It appears to grant access nearly as permissive as before, though other apps'
Android/data
folders may be off-limits.
The new option also remains to be evaluated by the Mergeall team, but you can read about it for now
at these pages (while they last; Android developer pages trend towards transience):
Android 11
storage;
the All files access
exception;
an FAQ on the
subject;
and Google Play edicts
here and
here.
Per the last of those links, using the new permission in apps uploaded to the Play store requires special approval—a point of control which hopefully won't be misused (see the recent Fortnite fiasco), but can be subverted in some contexts by Android app sideloading. Per the other links, the new permission may also make the Storage Access Framework unnecessary, but it's unknown if it will be available in Python-hosting apps like Termux and Pydroid 3, or require creation of fully standalone apps. Either way, apps using All files access cannot be uploaded to Google Play until early 2021, so you'll have to stay tuned for the conclusion to this saga (and appendix).
Thanks to an unexpected auto-update from Samsung, the Mergeall testing team has now had a chance to evaluate the apps and programs described in the main doc under Android 11. This update reflects initial testing with that platform on an unrooted Samsung Galaxy Note20 Ultra, as well as later results on a Pixel (per the update box below). While its findings may or may not apply to other devices, and are prone to change over time, users and developers alike are stakeholders in the Android 11 tale told here.

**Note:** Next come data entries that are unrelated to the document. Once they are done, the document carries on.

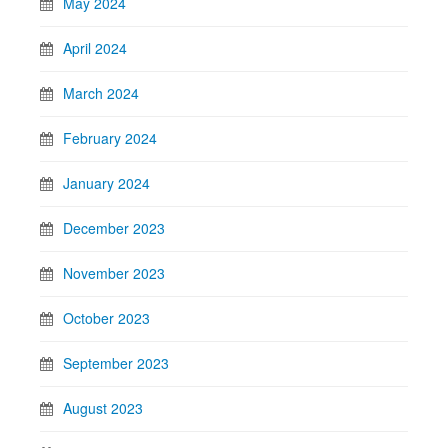
May 2024
April 2024
March 2024
February 2024
January 2024
December 2023
November 2023
October 2023
September 2023
August 2023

To tell this story efficiently and fairly, this section presents its results as a sort of incremental developer journal, which is amended as new facts emerge. Some of its coverage will make more sense if you have a basic understanding of Android storage categories and paths; for a quick intro, try this primer. Taking that background as a given, here is the wreckage uncovered while testing Android 11, and covered in this update:
The good news is that apps which still target earlier Androids get a temporary
opt-out
of scoped storage in Android 11, and seem, at least at first glance, to mostly work
as they did before. In fact, permissions for such apps—now branded "legacy"—are
in some ways more liberal than before. Here's the Android 11 permission stories captured in
Termux and
Pydroid 3
after their permission-granting steps. Compare these to behavior on Android 10 and
earlier presented in the
main doc; we'll revisit
these results ahead (as well as new limits in file explorers), but these apps
now can access microSD-card files more freely, and the root of internal shared storage
at /sdcard
and its
equivalents
is still fully usable for content storage and management.

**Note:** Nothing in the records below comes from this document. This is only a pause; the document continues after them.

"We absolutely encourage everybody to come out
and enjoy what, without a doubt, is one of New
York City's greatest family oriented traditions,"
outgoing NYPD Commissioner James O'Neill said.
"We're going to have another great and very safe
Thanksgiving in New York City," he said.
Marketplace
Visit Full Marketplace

The bad news is that the reprieve is nowhere near complete: as expected, Android 11 does break the Python programs mentioned in this document, in the multiple ways covered below. Most grievously, general access to USB drives has been revoked, even for "legacy" apps; and shared storage has been slowed nearly into oblivion, taking many long-running file-processing tasks with it. On top of this, Android 11 introduces new glitches to tkinter GUIs, trims the utility of tools like file explorers and web browsers, and bizarrely bungles permissions in some apps. In worst cases, the Android 11 breakages have the potential to render Python programs wholly unusable on this platform, in both source-code and standalone-app forms.
Please note up front that findings here mostly reflect an Android 11 upgrade rolled out to Samsung devices in late December 2020 and briefly tested over a few weeks. This upgrade has additional unrelated problems given scant or no coverage here, that seem to call its quality into question in general (e.g., twilight-zone states in file-explorer apps). To be sure, 11 still feels like a beta, and some of its ruinations noted below may be unintentional bugs which may be addressed soon in updates from apps, Samsung, or Android. Breakages which reflect deliberate functionality downgrades, however, may make the Android platform permanently out of scope for POSIX-based tools like Python.
Also keep in mind that many of this update's threads have evolved over time. While some issues' descriptions are being changed in place to reflect new findings, others are being amended in their blue-shaded end-of-section noteboxes as new info dribbles in. Be sure to see the updates in these boxes—including the first that follows—for full disclosure.
It’s Not Just Samsung: 11 Busts Pixels Too
After this page was written, all the glitches it describes were verified to also exist on a Google Pixel 4a running Android 11. On the Pixel too, USB-drive paths are nowhere to be found without rooting, shared storage is radically slower than app-specific/private storage, and all other issues are present. Hence, these are not unique to the Samsung Galaxy auto-upgrade casualty, and Android 11 has the same defects elsewhere. The descriptions that follow have been updated accordingly, and augmented for findings unique to the Pixel (e.g., rooting). As we'll see, Mergeall's GUI runs on both the Note20 and the Pixel, but it's not very useful with Android 11 on either.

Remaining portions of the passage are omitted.